EXERCISE
Lines from the listing below that contain the string "exportar" are to be reported.

AVAILABLE RECORDS
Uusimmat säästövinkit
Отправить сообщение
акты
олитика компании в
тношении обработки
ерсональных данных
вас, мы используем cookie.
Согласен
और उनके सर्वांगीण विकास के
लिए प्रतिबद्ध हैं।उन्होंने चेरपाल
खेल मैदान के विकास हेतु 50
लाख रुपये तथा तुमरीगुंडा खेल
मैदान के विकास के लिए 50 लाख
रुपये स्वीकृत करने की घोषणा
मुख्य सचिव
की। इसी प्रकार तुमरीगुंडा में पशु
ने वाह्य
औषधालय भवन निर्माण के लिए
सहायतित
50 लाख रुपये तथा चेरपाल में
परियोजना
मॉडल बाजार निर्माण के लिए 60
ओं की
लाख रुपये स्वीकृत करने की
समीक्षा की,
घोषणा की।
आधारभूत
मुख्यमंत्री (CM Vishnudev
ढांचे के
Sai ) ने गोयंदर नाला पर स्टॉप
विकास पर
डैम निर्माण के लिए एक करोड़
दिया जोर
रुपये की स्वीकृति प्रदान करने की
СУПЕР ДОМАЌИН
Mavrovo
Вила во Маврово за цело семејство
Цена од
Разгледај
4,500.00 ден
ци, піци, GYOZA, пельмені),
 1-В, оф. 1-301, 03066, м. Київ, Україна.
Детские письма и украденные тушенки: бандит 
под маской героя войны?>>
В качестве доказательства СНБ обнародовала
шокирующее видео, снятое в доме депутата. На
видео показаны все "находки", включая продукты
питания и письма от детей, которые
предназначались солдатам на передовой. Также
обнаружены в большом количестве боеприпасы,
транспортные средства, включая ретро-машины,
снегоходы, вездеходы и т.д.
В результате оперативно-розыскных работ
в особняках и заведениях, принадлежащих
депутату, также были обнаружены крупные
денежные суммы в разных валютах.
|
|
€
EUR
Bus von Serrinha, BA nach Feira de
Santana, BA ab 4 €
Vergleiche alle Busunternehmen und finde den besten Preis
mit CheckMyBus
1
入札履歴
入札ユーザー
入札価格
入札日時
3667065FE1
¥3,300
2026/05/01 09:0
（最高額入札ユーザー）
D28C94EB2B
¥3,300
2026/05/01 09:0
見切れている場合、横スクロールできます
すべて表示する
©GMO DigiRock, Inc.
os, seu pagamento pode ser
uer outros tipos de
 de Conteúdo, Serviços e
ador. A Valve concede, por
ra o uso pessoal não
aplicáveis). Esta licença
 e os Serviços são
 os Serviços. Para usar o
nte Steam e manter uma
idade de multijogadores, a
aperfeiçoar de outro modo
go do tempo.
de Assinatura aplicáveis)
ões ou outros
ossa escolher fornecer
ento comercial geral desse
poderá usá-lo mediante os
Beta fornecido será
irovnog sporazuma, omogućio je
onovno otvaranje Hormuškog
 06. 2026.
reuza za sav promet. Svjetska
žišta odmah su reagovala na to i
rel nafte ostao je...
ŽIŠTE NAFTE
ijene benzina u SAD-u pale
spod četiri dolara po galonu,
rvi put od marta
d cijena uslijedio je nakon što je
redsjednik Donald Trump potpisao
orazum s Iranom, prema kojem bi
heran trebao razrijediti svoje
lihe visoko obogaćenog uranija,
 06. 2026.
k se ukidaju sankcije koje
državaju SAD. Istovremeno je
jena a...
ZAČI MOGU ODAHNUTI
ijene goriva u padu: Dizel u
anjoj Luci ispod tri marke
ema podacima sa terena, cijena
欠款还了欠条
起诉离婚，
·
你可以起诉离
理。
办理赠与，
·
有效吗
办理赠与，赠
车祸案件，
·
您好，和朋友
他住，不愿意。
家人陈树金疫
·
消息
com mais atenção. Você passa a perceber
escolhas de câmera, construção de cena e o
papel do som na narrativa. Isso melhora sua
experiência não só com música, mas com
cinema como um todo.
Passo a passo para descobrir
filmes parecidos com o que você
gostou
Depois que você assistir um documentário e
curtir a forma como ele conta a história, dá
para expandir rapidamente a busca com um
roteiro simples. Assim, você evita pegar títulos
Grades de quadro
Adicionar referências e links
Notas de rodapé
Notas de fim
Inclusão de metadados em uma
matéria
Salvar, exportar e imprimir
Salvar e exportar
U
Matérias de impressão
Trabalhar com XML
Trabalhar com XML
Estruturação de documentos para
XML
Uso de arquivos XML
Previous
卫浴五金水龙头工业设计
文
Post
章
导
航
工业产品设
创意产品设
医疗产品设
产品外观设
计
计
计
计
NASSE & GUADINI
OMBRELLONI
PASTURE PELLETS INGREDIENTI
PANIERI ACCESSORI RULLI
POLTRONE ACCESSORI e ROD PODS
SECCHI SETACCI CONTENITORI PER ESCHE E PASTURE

ANSWER FOR THIS EXERCISE
Salvar, exportar e imprimir
Salvar e exportar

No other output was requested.